*AIM OF THE TASK*
Where a line below has the string "wheel" in it, include it in the count, and give that count alone.

INFORMATION PROVIDED Start Marker

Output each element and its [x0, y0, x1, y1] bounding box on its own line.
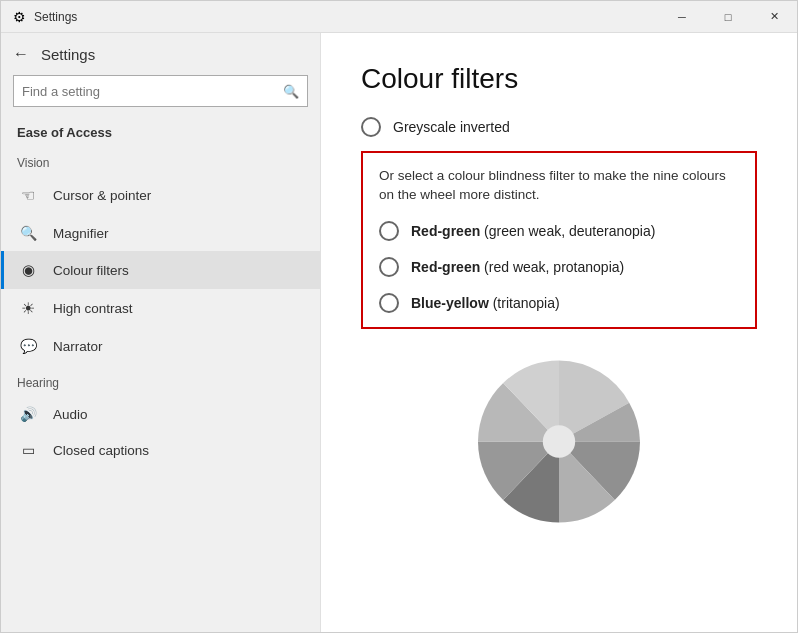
back-button[interactable]: ←	[13, 45, 29, 63]
title-bar-title: Settings	[34, 10, 77, 24]
high-contrast-label: High contrast	[53, 301, 133, 316]
back-icon: ←	[13, 45, 29, 63]
cursor-label: Cursor & pointer	[53, 188, 151, 203]
sidebar: ← Settings 🔍 Ease of Access Vision ☜ Cur…	[1, 33, 321, 632]
red-green-protanopia-bold: Red-green	[411, 259, 480, 275]
page-title: Colour filters	[361, 63, 757, 95]
filter-box-description: Or select a colour blindness filter to m…	[379, 167, 739, 205]
high-contrast-icon: ☀	[17, 299, 39, 318]
audio-label: Audio	[53, 407, 88, 422]
greyscale-inverted-radio[interactable]	[361, 117, 381, 137]
sidebar-item-closed-captions[interactable]: ▭ Closed captions	[1, 432, 320, 468]
maximize-button[interactable]: □	[705, 1, 751, 33]
red-green-protanopia-label: Red-green (red weak, protanopia)	[411, 259, 624, 275]
vision-section-label: Vision	[1, 144, 320, 176]
cursor-icon: ☜	[17, 186, 39, 205]
title-bar: ⚙ Settings ─ □ ✕	[1, 1, 797, 33]
close-button[interactable]: ✕	[751, 1, 797, 33]
blue-yellow-bold: Blue-yellow	[411, 295, 489, 311]
blue-yellow-radio[interactable]	[379, 293, 399, 313]
content-area: Colour filters Greyscale inverted Or sel…	[321, 33, 797, 632]
narrator-label: Narrator	[53, 339, 103, 354]
sidebar-app-title: Settings	[41, 46, 95, 63]
colour-wheel-area	[361, 347, 757, 527]
colour-blindness-filter-box: Or select a colour blindness filter to m…	[361, 151, 757, 329]
greyscale-inverted-label: Greyscale inverted	[393, 119, 510, 135]
minimize-button[interactable]: ─	[659, 1, 705, 33]
red-green-protanopia-radio[interactable]	[379, 257, 399, 277]
sidebar-item-narrator[interactable]: 💬 Narrator	[1, 328, 320, 364]
hearing-section-label: Hearing	[1, 364, 320, 396]
red-green-deuteranopia-label: Red-green (green weak, deuteranopia)	[411, 223, 655, 239]
sidebar-item-magnifier[interactable]: 🔍 Magnifier	[1, 215, 320, 251]
title-bar-left: ⚙ Settings	[13, 9, 77, 25]
greyscale-inverted-row[interactable]: Greyscale inverted	[361, 117, 757, 137]
search-input[interactable]	[14, 84, 275, 99]
settings-window: ⚙ Settings ─ □ ✕ ← Settings 🔍 Ease of Ac…	[0, 0, 798, 633]
blue-yellow-row[interactable]: Blue-yellow (tritanopia)	[379, 293, 739, 313]
audio-icon: 🔊	[17, 406, 39, 422]
closed-captions-label: Closed captions	[53, 443, 149, 458]
app-icon: ⚙	[13, 9, 26, 25]
red-green-deuteranopia-bold: Red-green	[411, 223, 480, 239]
main-layout: ← Settings 🔍 Ease of Access Vision ☜ Cur…	[1, 33, 797, 632]
blue-yellow-label: Blue-yellow (tritanopia)	[411, 295, 560, 311]
sidebar-header: ← Settings	[1, 33, 320, 71]
sidebar-item-colour-filters[interactable]: ◉ Colour filters	[1, 251, 320, 289]
narrator-icon: 💬	[17, 338, 39, 354]
magnifier-label: Magnifier	[53, 226, 109, 241]
colour-wheel-svg	[449, 347, 669, 527]
colour-filters-label: Colour filters	[53, 263, 129, 278]
sidebar-item-high-contrast[interactable]: ☀ High contrast	[1, 289, 320, 328]
search-box[interactable]: 🔍	[13, 75, 308, 107]
red-green-deuteranopia-radio[interactable]	[379, 221, 399, 241]
sidebar-item-audio[interactable]: 🔊 Audio	[1, 396, 320, 432]
svg-point-0	[543, 425, 575, 457]
title-bar-controls: ─ □ ✕	[659, 1, 797, 33]
colour-filters-icon: ◉	[17, 261, 39, 279]
magnifier-icon: 🔍	[17, 225, 39, 241]
closed-captions-icon: ▭	[17, 442, 39, 458]
sidebar-item-cursor[interactable]: ☜ Cursor & pointer	[1, 176, 320, 215]
search-icon: 🔍	[275, 84, 307, 99]
red-green-protanopia-row[interactable]: Red-green (red weak, protanopia)	[379, 257, 739, 277]
red-green-deuteranopia-row[interactable]: Red-green (green weak, deuteranopia)	[379, 221, 739, 241]
ease-of-access-label: Ease of Access	[1, 119, 320, 144]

INFORMATION PROVIDED End Marker

*SOLUTION BELOW*
2